|M.Sc Student||Tucker Scott|
|Subject||High-Throughput Investigation of the Mechanistic|
Origin of p53/DNA Interactions
|Department||Department of Biology||Supervisor||Professor Tali Haran|
|Full Thesis text|
p53 performs a wide variety of cellular functions by activating genes involved in cell-cycle arrest, apoptosis, senescence, DNA repair, and interactions with tumor microenvironments. p53 binds to the highly degenerate consensus site RRRCWWGYYYRRRCWWGYYY, with a spacer region of up to 18 bp between each decametric half-site. p53 binding is dependent on a number of factors including cell or tissue type, active concentration in the nucleus, and posttranslational modifications. p53 is mutated in half of all cancers and the vast majority of those mutations are in p53’s DNA binding domain (DBD). This emphasizes the importance of sequence dependent binding of p53 to its response elements (REs) and highlights the need to understand the mechanism behind p53 binding, which currently remains unsolved, rendering comprehension of p53 binding and subsequent cellular activity difficult.
The aim of this work was to establish the SELEX-seq technique into our laboratory, and use it to study the mechanistic origin of p53/DNA interactions. Specifically, I was interested in studying p53 binding under thermodynamic conditions at various concentrations to understand p53/DNA interactions at a wide range of affinities. Moreover, I examined the dynamics of p53/DNA interactions, that is the kinetic stability of p53 on its REs at various stringencies, to discover the range of stabilities possible for p53/DNA complexes. I used this data to investigate the sources of selectivity in protein-DNA interactions in the p53 system. I expect that a combination of these factors will improve our ability to understand p53 binding activity as the basis of target gene selectivity by p53.

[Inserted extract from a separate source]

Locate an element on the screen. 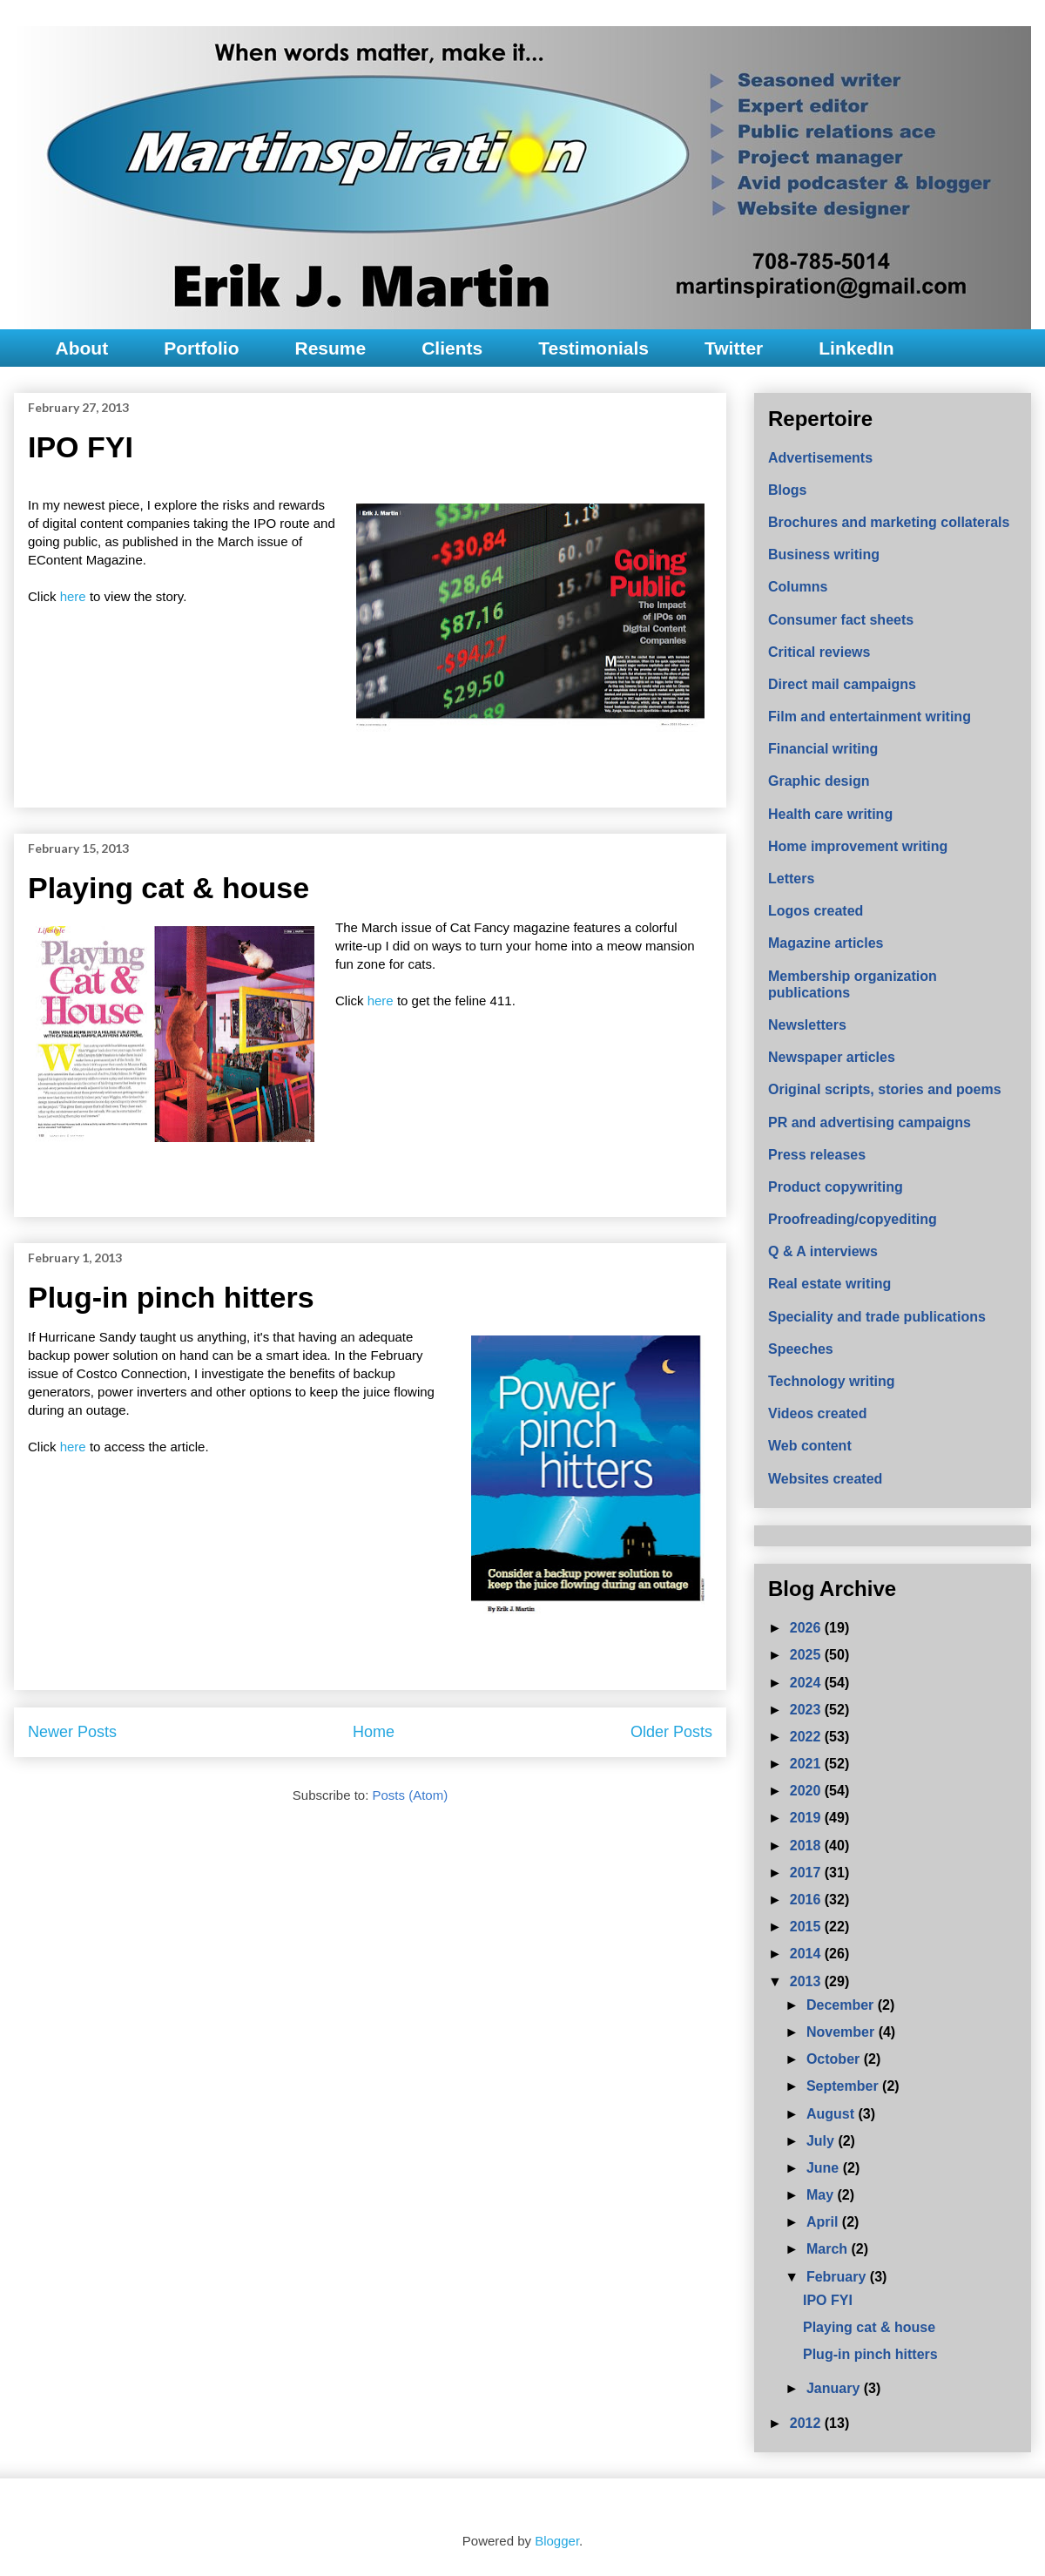  Speciality and trade publications is located at coordinates (877, 1316).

I succeeded in implementing SELEX-seq into our laboratory, and improved it by visualizing the p53/DNA complex with a fluorescent dye rather than approximating its location via a radioactively labeled control DNA. Results from these experiments demonstrate that the dynamic range of selection by kinetic stability is significantly greater than for thermodynamic affinity, indicating that stability may have a greater effect on the selectivity of p53 to its target RE. In addition, our data indicates that the central CATG motif may be more important to the stability of p53/DNA complexes than their affinity.